Tullow Oil said on Monday it has agreed to sell a stake in a Ugandan oil project to French group Total for a total consideration of $900 million (€851 million).
A subsidiary of Total will acquire a 21.6 per cent stake in the so-called Lake Albert Development Project from Tullow Oil, leaving the Irish company, headed by chief executive Aidan Heavey, with an 11.8 per cent interest.
The holding will be watered down to 10 per cent when the government of Uganda formerly exercises a right to take a stake in the project.
“Today’s agreement will allow the Lake Albert Development to move swiftly ahead, increasing the likelihood of FID (final investment decision) in 2017 and first oil by the end of 2020,” said Mr Heavey.
The deal involves an initial $100 million cash payment, with a further $50 million due when the final investment decision has been made. Another $50 million will be due when oil starts to be pumped.
The remaining $700 million is by way of a deferred consideration, which Tullow Oil will use to fund its share of costs of the upstream development project and associated export pipeline project.

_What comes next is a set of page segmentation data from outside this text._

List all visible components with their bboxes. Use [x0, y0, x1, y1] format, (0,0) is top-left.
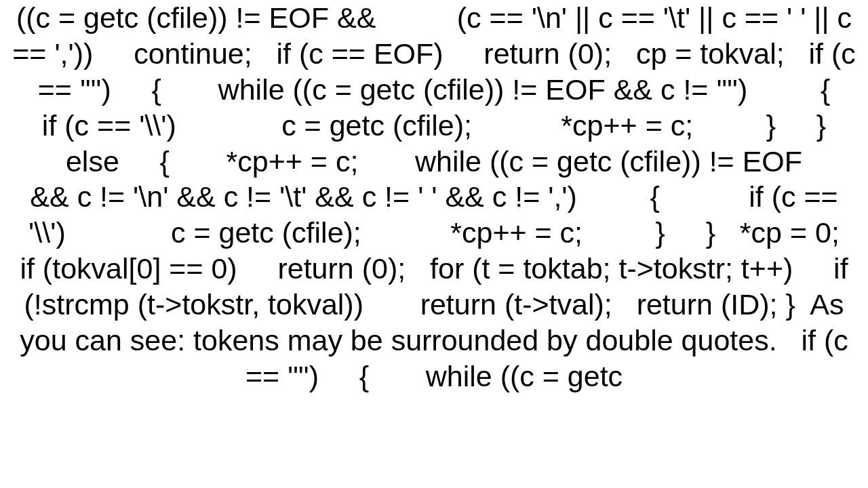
page-body: ((c = getc (cfile)) != EOF && (c == '\n'…	[0, 0, 868, 488]
code-paragraph: ((c = getc (cfile)) != EOF && (c == '\n'…	[11, 0, 857, 394]
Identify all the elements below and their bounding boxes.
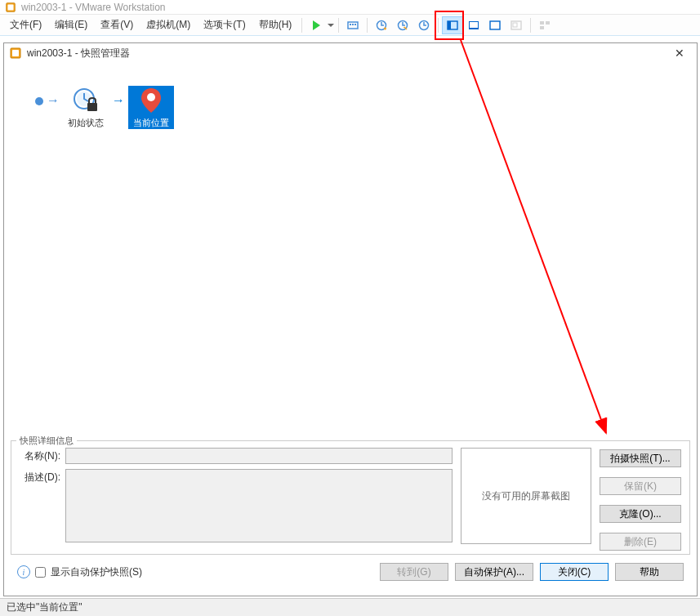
description-label: 描述(D): bbox=[20, 469, 65, 484]
svg-rect-21 bbox=[12, 50, 19, 56]
app-titlebar: win2003-1 - VMware Workstation bbox=[0, 0, 700, 15]
svg-rect-15 bbox=[513, 23, 517, 27]
main-menubar: 文件(F) 编辑(E) 查看(V) 虚拟机(M) 选项卡(T) 帮助(H) bbox=[0, 15, 700, 36]
snapshot-origin-icon bbox=[35, 97, 43, 105]
dialog-close-button[interactable]: ✕ bbox=[667, 45, 692, 61]
snapshot-clock-lock-icon bbox=[69, 86, 102, 115]
menu-tabs[interactable]: 选项卡(T) bbox=[197, 16, 252, 34]
svg-rect-4 bbox=[352, 24, 354, 25]
snapshot-label: 当前位置 bbox=[133, 117, 169, 129]
app-title-text: win2003-1 - VMware Workstation bbox=[21, 2, 166, 13]
svg-rect-17 bbox=[546, 21, 550, 25]
snapshot-manager-dialog: win2003-1 - 快照管理器 ✕ → 初始状态 → 当前位置 bbox=[3, 42, 698, 596]
dialog-titlebar: win2003-1 - 快照管理器 ✕ bbox=[4, 43, 697, 63]
dialog-body: → 初始状态 → 当前位置 快照详细信息 bbox=[4, 63, 697, 596]
separator bbox=[301, 18, 302, 33]
take-snapshot-button[interactable] bbox=[371, 16, 392, 34]
show-autoprotect-label[interactable]: 显示自动保护快照(S) bbox=[51, 565, 142, 579]
location-pin-icon bbox=[135, 86, 167, 115]
snapshot-node-current[interactable]: 当前位置 bbox=[128, 86, 174, 129]
vmware-logo-icon bbox=[5, 2, 16, 13]
delete-button[interactable]: 删除(E) bbox=[600, 533, 681, 551]
svg-rect-10 bbox=[448, 21, 451, 29]
separator bbox=[530, 18, 531, 33]
snapshot-label: 初始状态 bbox=[68, 117, 104, 129]
send-ctrl-alt-del-button[interactable] bbox=[342, 16, 363, 34]
dialog-title-text: win2003-1 - 快照管理器 bbox=[27, 47, 667, 60]
preview-placeholder-text: 没有可用的屏幕截图 bbox=[482, 489, 570, 503]
menu-view[interactable]: 查看(V) bbox=[94, 16, 140, 34]
view-console-button[interactable] bbox=[463, 16, 484, 34]
details-legend: 快照详细信息 bbox=[16, 435, 77, 447]
revert-snapshot-button[interactable] bbox=[392, 16, 413, 34]
snapshot-details-group: 快照详细信息 名称(N): 描述(D): 没有可用的屏幕截图 拍摄快 bbox=[11, 440, 690, 555]
svg-rect-18 bbox=[540, 26, 544, 29]
svg-rect-3 bbox=[350, 24, 351, 25]
svg-point-25 bbox=[147, 93, 155, 101]
svg-rect-5 bbox=[354, 24, 356, 25]
show-autoprotect-checkbox[interactable] bbox=[35, 567, 46, 578]
menu-file[interactable]: 文件(F) bbox=[3, 16, 48, 34]
svg-rect-13 bbox=[490, 21, 500, 29]
power-on-button[interactable] bbox=[305, 16, 327, 34]
menu-help[interactable]: 帮助(H) bbox=[252, 16, 299, 34]
autoprotect-button[interactable]: 自动保护(A)... bbox=[455, 563, 533, 581]
svg-rect-12 bbox=[470, 22, 478, 28]
view-fullscreen-button[interactable] bbox=[484, 16, 506, 34]
statusbar: 已选中"当前位置" bbox=[0, 598, 700, 616]
snapshot-node-initial[interactable]: 初始状态 bbox=[63, 86, 109, 129]
svg-rect-1 bbox=[8, 4, 14, 10]
take-snapshot-button[interactable]: 拍摄快照(T)... bbox=[600, 449, 681, 467]
view-unity-button[interactable] bbox=[506, 16, 527, 34]
close-button[interactable]: 关闭(C) bbox=[540, 563, 609, 581]
svg-rect-24 bbox=[87, 103, 97, 111]
view-thumbnail-button[interactable] bbox=[534, 16, 555, 34]
goto-button[interactable]: 转到(G) bbox=[380, 563, 448, 581]
menu-vm[interactable]: 虚拟机(M) bbox=[140, 16, 197, 34]
vmware-logo-icon bbox=[9, 47, 22, 60]
separator bbox=[367, 18, 368, 33]
statusbar-text: 已选中"当前位置" bbox=[7, 600, 82, 614]
keep-button[interactable]: 保留(K) bbox=[600, 477, 681, 495]
clone-button[interactable]: 克隆(O)... bbox=[600, 505, 681, 523]
screenshot-preview: 没有可用的屏幕截图 bbox=[461, 448, 591, 544]
power-dropdown-icon[interactable] bbox=[327, 16, 335, 34]
view-sidebar-button[interactable] bbox=[442, 16, 463, 34]
name-input[interactable] bbox=[65, 448, 453, 464]
name-label: 名称(N): bbox=[20, 448, 65, 463]
menu-edit[interactable]: 编辑(E) bbox=[48, 16, 94, 34]
separator bbox=[438, 18, 439, 33]
separator bbox=[338, 18, 339, 33]
info-icon[interactable]: i bbox=[17, 565, 30, 578]
help-button[interactable]: 帮助 bbox=[615, 563, 684, 581]
arrow-icon: → bbox=[47, 93, 60, 108]
svg-rect-16 bbox=[540, 21, 544, 25]
description-textarea[interactable] bbox=[65, 469, 453, 542]
dialog-footer: i 显示自动保护快照(S) 转到(G) 自动保护(A)... 关闭(C) 帮助 bbox=[11, 555, 690, 589]
snapshot-manager-button[interactable] bbox=[413, 16, 435, 34]
snapshot-tree-canvas[interactable]: → 初始状态 → 当前位置 bbox=[11, 69, 690, 437]
arrow-icon: → bbox=[112, 93, 125, 108]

While Tullow Oil expects to book a €400 million write-off on the $1.7 billion carrying value of its investment in its full year 2016 results, the group benefits in the near term as the deal allows it to deleverage itself and and as analysts cut back their capital expenditure expectations for the company.
Tullow Oil previously said it expects to end 2016 with about $4.9 billion of net debt, and prepares to refinance more than $3 billion of bank facilities next year.
Tullow Oil shares rose 2.7 per cent in London to £3.336.
The Lake Albert Development is expected to achieve about 230,000 barrels of oil per day when it reaches plateau, according to Tullow.
Commercial oil reserves were discovered in Uganda a decade ago, but production has been repeatedly delayed over taxation and field development strategy.
Uganda has agreed an export route through Tanzania and the current estimate for the pipeline capital cost is around $3.5 billion.